REQUIRED WORK:
Can you pull out each line of the data below that includes the word "每份额度"?

Dataset entries:
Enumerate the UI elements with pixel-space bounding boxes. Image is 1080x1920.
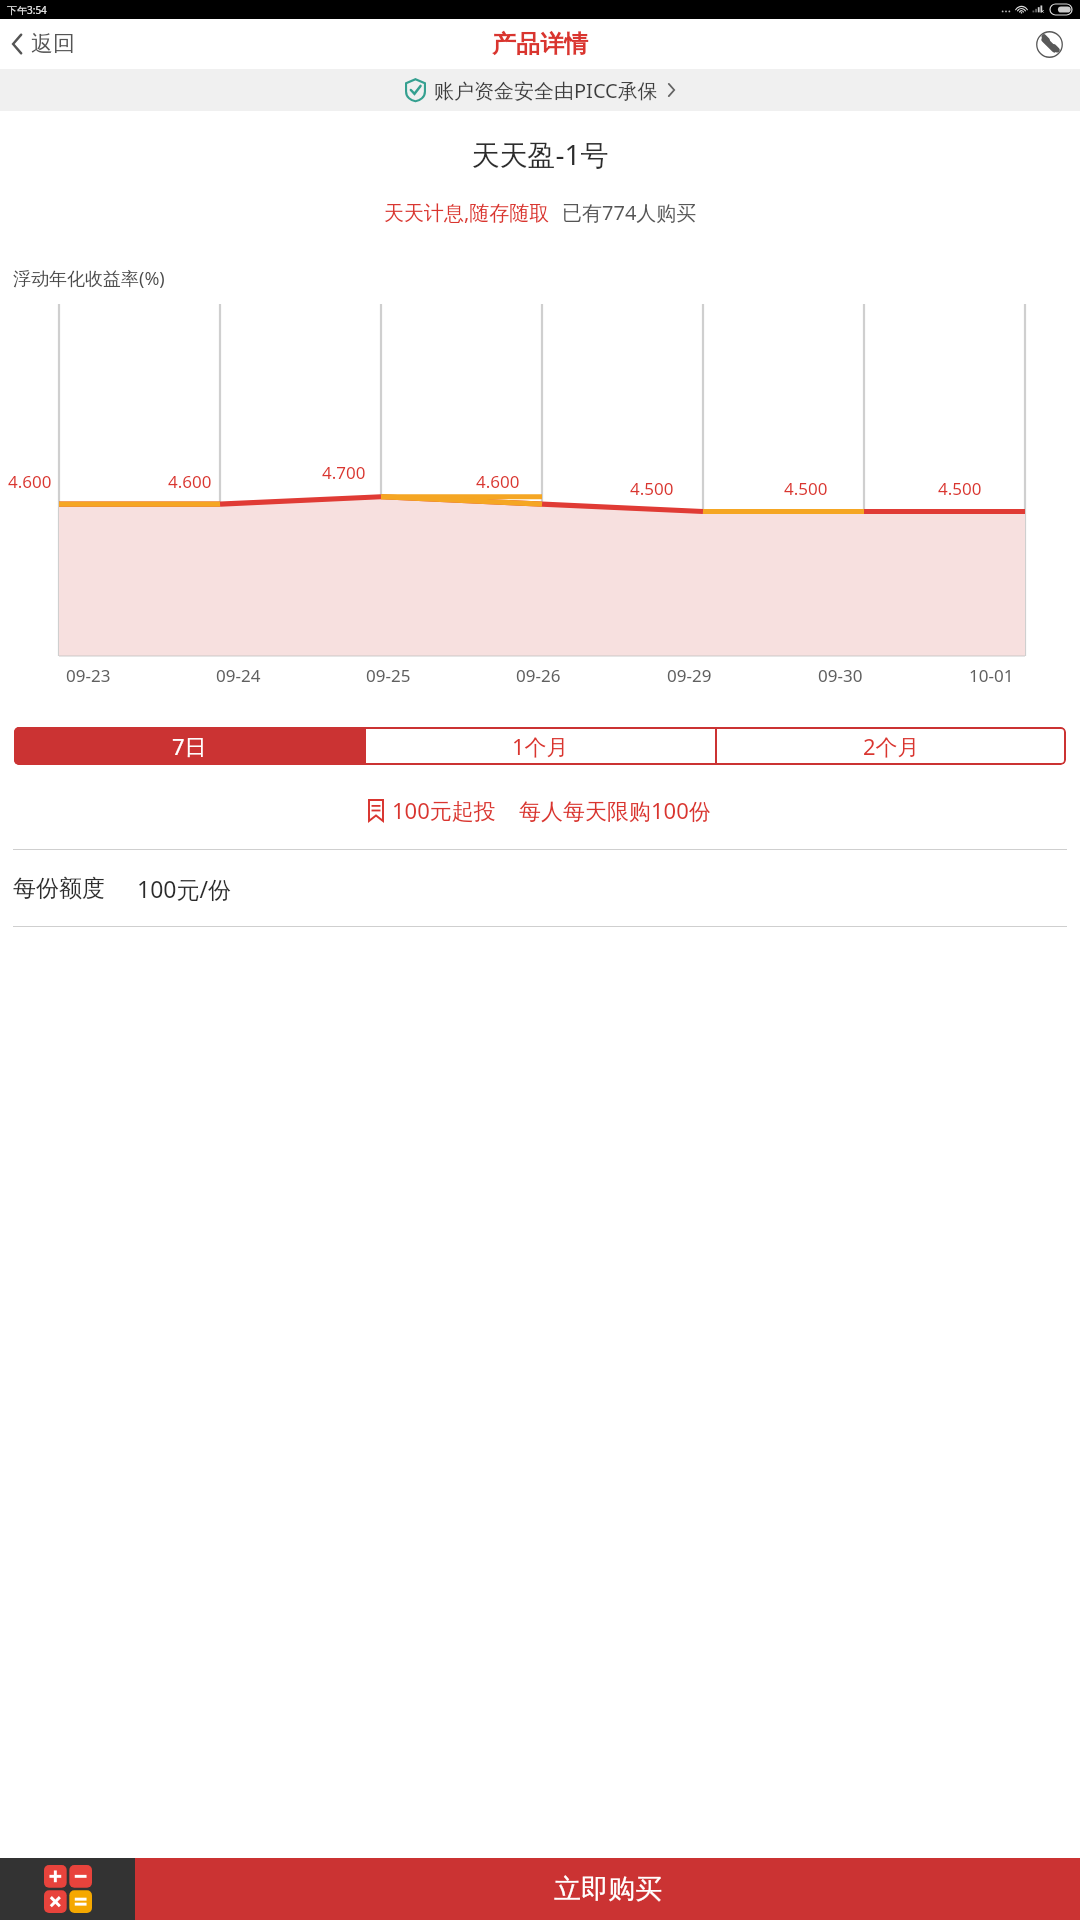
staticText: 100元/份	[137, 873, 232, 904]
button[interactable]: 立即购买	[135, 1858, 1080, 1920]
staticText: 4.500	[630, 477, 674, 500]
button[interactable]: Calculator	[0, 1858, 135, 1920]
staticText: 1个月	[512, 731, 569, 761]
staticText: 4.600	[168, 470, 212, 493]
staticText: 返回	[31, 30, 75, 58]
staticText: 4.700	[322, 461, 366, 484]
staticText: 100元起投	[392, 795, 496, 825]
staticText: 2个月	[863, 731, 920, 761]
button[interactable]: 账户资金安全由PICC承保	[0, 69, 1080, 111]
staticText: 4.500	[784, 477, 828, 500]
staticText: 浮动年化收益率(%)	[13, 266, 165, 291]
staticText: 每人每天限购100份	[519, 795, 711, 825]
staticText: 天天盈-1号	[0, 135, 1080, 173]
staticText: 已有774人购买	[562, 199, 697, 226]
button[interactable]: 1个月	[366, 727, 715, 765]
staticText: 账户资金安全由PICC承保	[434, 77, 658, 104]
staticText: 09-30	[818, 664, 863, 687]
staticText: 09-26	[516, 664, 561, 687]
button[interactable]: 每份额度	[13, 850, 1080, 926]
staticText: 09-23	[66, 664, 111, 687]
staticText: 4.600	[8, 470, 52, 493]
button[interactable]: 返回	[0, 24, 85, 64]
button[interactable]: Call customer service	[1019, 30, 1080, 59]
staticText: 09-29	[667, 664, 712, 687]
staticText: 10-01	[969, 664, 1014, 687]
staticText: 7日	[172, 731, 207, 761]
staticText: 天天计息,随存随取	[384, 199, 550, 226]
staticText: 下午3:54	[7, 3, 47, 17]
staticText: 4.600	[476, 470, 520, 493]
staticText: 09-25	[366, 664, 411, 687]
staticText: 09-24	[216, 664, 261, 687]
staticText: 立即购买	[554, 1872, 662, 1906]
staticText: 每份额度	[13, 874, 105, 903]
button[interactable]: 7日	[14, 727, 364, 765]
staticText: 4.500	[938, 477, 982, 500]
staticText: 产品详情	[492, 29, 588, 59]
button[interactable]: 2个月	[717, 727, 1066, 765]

EXERCISE RESPONSE:
button[interactable]: 每份额度	[13, 850, 1080, 926]
staticText: 每份额度	[13, 874, 105, 903]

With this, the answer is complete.